SUPPLIED MATERIAL:
⟨

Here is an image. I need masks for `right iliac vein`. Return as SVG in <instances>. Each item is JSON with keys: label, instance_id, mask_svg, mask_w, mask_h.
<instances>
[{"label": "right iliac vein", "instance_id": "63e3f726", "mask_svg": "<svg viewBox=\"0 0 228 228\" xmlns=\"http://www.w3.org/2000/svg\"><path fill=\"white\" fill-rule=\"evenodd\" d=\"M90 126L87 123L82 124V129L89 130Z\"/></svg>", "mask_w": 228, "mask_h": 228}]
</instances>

⟩

In the answer, every line above should be retyped exactly.

ANSWER FOR THE TASK:
Here is an image. I need masks for `right iliac vein`. Return as SVG in <instances>. Each item is JSON with keys: label, instance_id, mask_svg, mask_w, mask_h.
<instances>
[{"label": "right iliac vein", "instance_id": "63e3f726", "mask_svg": "<svg viewBox=\"0 0 228 228\" xmlns=\"http://www.w3.org/2000/svg\"><path fill=\"white\" fill-rule=\"evenodd\" d=\"M90 126L87 123L82 124V129L89 130Z\"/></svg>", "mask_w": 228, "mask_h": 228}]
</instances>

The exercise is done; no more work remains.